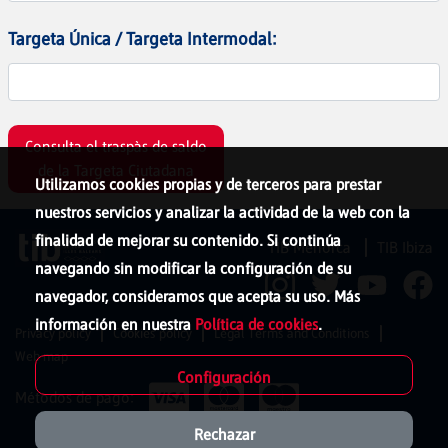
Targeta Única / Targeta Intermodal:
Consulta el traspàs de saldo
de la Targeta Ciutadana
Utilizamos cookies propias y de terceros para prestar
nuestros servicios y analizar la actividad de la web con la
finalidad de mejorar su contenido. Si continúa
TIB Menorca
TIB Ibiza
navegando sin modificar la configuración de su
navegador, consideramos que acepta su uso. Más
información en nuestra
Política de cookies
.
Privacy policy
Cookies policy
Legal Terms and Conditions
Web map
Configuración
Métodos de pago:
Rechazar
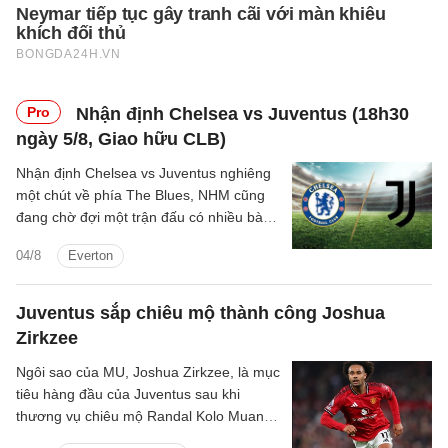
Pro
Nhận định Chelsea vs Juventus (18h30
ngày 5/8, Giao hữu CLB)
Nhận định Chelsea vs Juventus nghiêng
một chút về phía The Blues, NHM cũng
đang chờ đợi một trận đấu có nhiều bàn
thắng được ghi.
04/8
Everton
Juventus sắp chiêu mộ thành công Joshua
Zirkzee
Ngôi sao của MU, Joshua Zirkzee, là mục
tiêu hàng đầu của Juventus sau khi
thương vụ chiêu mộ Randal Kolo Muani
đổ bể.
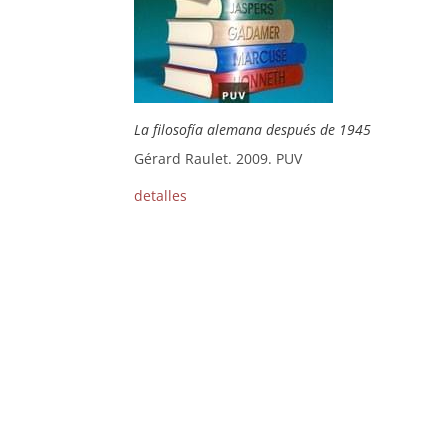
La filosofía alemana después de 1945
Gérard Raulet. 2009. PUV
detalles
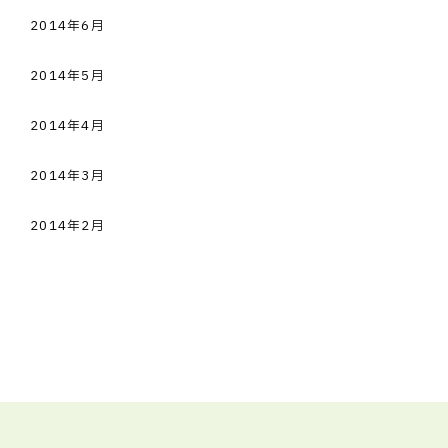
2014年6月
2014年5月
2014年4月
2014年3月
2014年2月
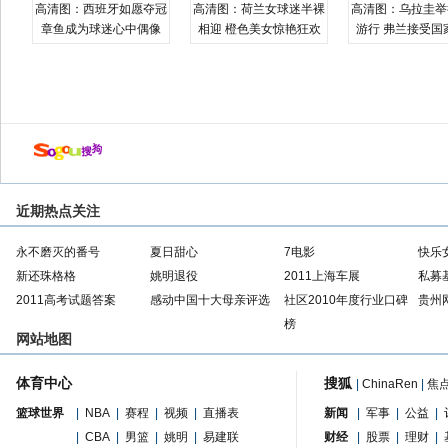
高清图：西班牙如愿夺冠
高清图：荷兰女球迷半裸
高清图：乌拉圭举
章鱼成为球迷心中偶像
相迎 橙色美女惊艳狂欢
游行 弗兰接受国
近期热点关注
永不磨灭的番号
夏日甜心
7电影
快乐
新还珠格格
姚明退役
2011上海车展
私募
2011高考试题答案
感动中国十大母亲评选
社区2010年度行业口碑
贵州
榜
网站地图
体育中心
搜狐
|
ChinaRen
|
焦
篮球世界
|
NBA
|
赛程
|
视频
|
直播表
新闻
|
军事
|
公益
|
|
CBA
|
男篮
|
姚明
|
易建联
财经
|
股票
|
理财
|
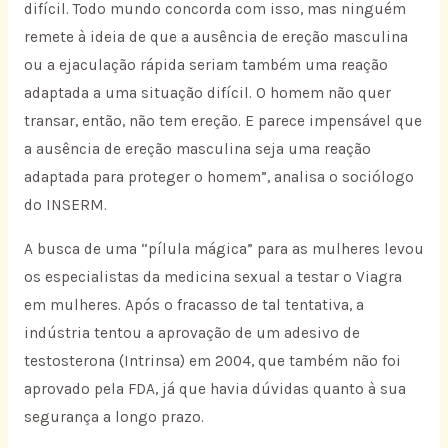
difícil. Todo mundo concorda com isso, mas ninguém
remete à ideia de que a ausência de ereção masculina
ou a ejaculação rápida seriam também uma reação
adaptada a uma situação difícil. O homem não quer
transar, então, não tem ereção. E parece impensável que
a ausência de ereção masculina seja uma reação
adaptada para proteger o homem”, analisa o sociólogo
do INSERM.
A busca de uma “pílula mágica” para as mulheres levou
os especialistas da medicina sexual a testar o Viagra
em mulheres. Após o fracasso de tal tentativa, a
indústria tentou a aprovação de um adesivo de
testosterona (Intrinsa) em 2004, que também não foi
aprovado pela FDA, já que havia dúvidas quanto à sua
segurança a longo prazo.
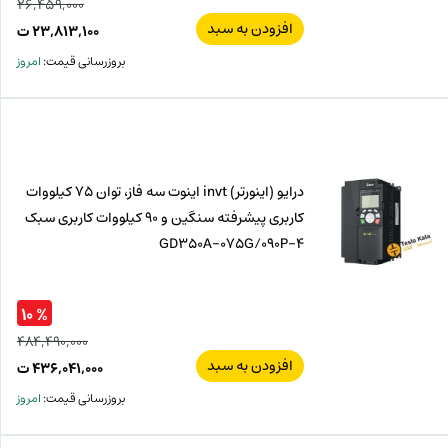
۲۶,۴۵۹,۰۰۰
افزودن به سبد
قیم
۲۳,۸۱۳,۱۰۰
ت
اصل
قیم
بروزرسانی قیمت:
امروز
فعل
۰۰۰
ت
۱۰۰
ت.
بود.
درایو (اینورتر) invt اینوت سه فاز، توان 75 کیلووات
کاربری پیشرفته سنگین و 90 کیلووات کاربری سبک
GD350A-075G/090P-4
% ۱۰
۴۸۴,۴۹۰,۰۰۰
افزودن به سبد
قیم
۴۳۶,۰۴۱,۰۰۰
ت
اصل
قیم
بروزرسانی قیمت:
امروز
فعل
۰۰۰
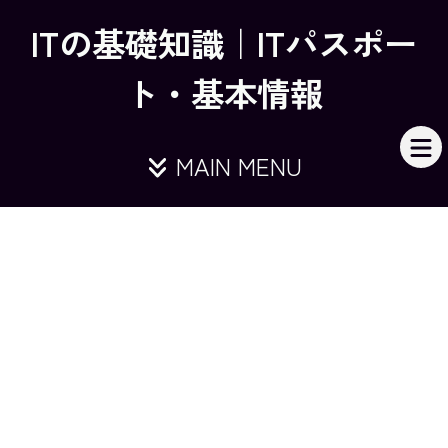
ITの基礎知識｜ITパスポー
ト・基本情報
MAIN MENU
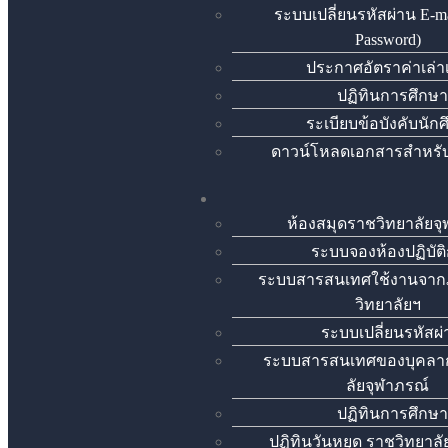
ระบบเปลี่ยนรหัสผ่าน E-ma
Password)
ประกาศอัตราค่าเล่า
ปฏิทินการศึกษา
ระเบียบข้อบังคับนัก
ดาวน์โหลดเอกสารสำหรับ
ห้องสมุดราชวิทยาลัยจ
ระบบจองห้องปฏิบัต
ระบบสารสนเทศใช้งานจา
วิทยาลัยฯ
ระบบเปลี่ยนรหัสผ
ระบบสารสนเทศของบุคลา
ลัยจุฬาภรณ์
ปฏิทินการศึกษา
ปฏิทินวันหยุด ราชวิทยาล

### [Problem to work on]
Please write out all the entries above exactly, but leave out the pictures.

### [Completed task]
Targeta Única / Targeta Intermodal:
Consulta el traspàs de saldo
de la Targeta Ciutadana
Utilizamos cookies propias y de terceros para prestar
nuestros servicios y analizar la actividad de la web con la
finalidad de mejorar su contenido. Si continúa
TIB Menorca
TIB Ibiza
navegando sin modificar la configuración de su
navegador, consideramos que acepta su uso. Más
información en nuestra
Política de cookies
.
Privacy policy
Cookies policy
Legal Terms and Conditions
Web map
Configuración
Métodos de pago:
Rechazar
Pro
Nhận định Chelsea vs Juventus (18h30
ngày 5/8, Giao hữu CLB)
Nhận định Chelsea vs Juventus nghiêng
một chút về phía The Blues, NHM cũng
đang chờ đợi một trận đấu có nhiều bàn
thắng được ghi.
04/8
Everton
Juventus sắp chiêu mộ thành công Joshua
Zirkzee
Ngôi sao của MU, Joshua Zirkzee, là mục
tiêu hàng đầu của Juventus sau khi
thương vụ chiêu mộ Randal Kolo Muani
đổ bể.
La filosofía alemana después de 1945
Gérard Raulet. 2009. PUV
detalles
2014年6月
2014年5月
2014年4月
2014年3月
2014年2月
高清图：西班牙如愿夺冠
高清图：荷兰女球迷半裸
高清图：乌拉圭举
章鱼成为球迷心中偶像
相迎 橙色美女惊艳狂欢
游行 弗兰接受国
近期热点关注
永不磨灭的番号
夏日甜心
7电影
快乐
新还珠格格
姚明退役
2011上海车展
私募
2011高考试题答案
感动中国十大母亲评选
社区2010年度行业口碑
贵州
榜
网站地图
体育中心
搜狐
|
ChinaRen
|
焦
篮球世界
|
NBA
|
赛程
|
视频
|
直播表
新闻
|
军事
|
公益
|
|
CBA
|
男篮
|
姚明
|
易建联
财经
|
股票
|
理财
|
difícil. Todo mundo concorda com isso, mas ninguém
remete à ideia de que a ausência de ereção masculina
ou a ejaculação rápida seriam também uma reação
adaptada a uma situação difícil. O homem não quer
transar, então, não tem ereção. E parece impensável que
a ausência de ereção masculina seja uma reação
adaptada para proteger o homem”, analisa o sociólogo
do INSERM.
A busca de uma “pílula mágica” para as mulheres levou
os especialistas da medicina sexual a testar o Viagra
em mulheres. Após o fracasso de tal tentativa, a
indústria tentou a aprovação de um adesivo de
testosterona (Intrinsa) em 2004, que também não foi
aprovado pela FDA, já que havia dúvidas quanto à sua
segurança a longo prazo.
۲۶,۴۵۹,۰۰۰
افزودن به سبد
قیم
۲۳,۸۱۳,۱۰۰
ت
اصل
قیم
بروزرسانی قیمت:
امروز
فعل
۰۰۰
ت
۱۰۰
ت.
بود.
درایو (اینورتر) invt اینوت سه فاز، توان 75 کیلووات
کاربری پیشرفته سنگین و 90 کیلووات کاربری سبک
GD350A-075G/090P-4
% ۱۰
۴۸۴,۴۹۰,۰۰۰
افزودن به سبد
قیم
۴۳۶,۰۴۱,۰۰۰
ت
اصل
قیم
بروزرسانی قیمت:
امروز
فعل
۰۰۰
ITの基礎知識｜ITパスポー
ト・基本情報
MAIN MENU
ระบบเปลี่ยนรหัสผ่าน E-ma
Password)
ประกาศอัตราค่าเล่า
ปฏิทินการศึกษา
ระเบียบข้อบังคับนัก
ดาวน์โหลดเอกสารสำหรับ
ห้องสมุดราชวิทยาลัยจ
ระบบจองห้องปฏิบัต
ระบบสารสนเทศใช้งานจา
วิทยาลัยฯ
ระบบเปลี่ยนรหัสผ
ระบบสารสนเทศของบุคลา
ลัยจุฬาภรณ์
ปฏิทินการศึกษา
ปฏิทินวันหยุด ราชวิทยาล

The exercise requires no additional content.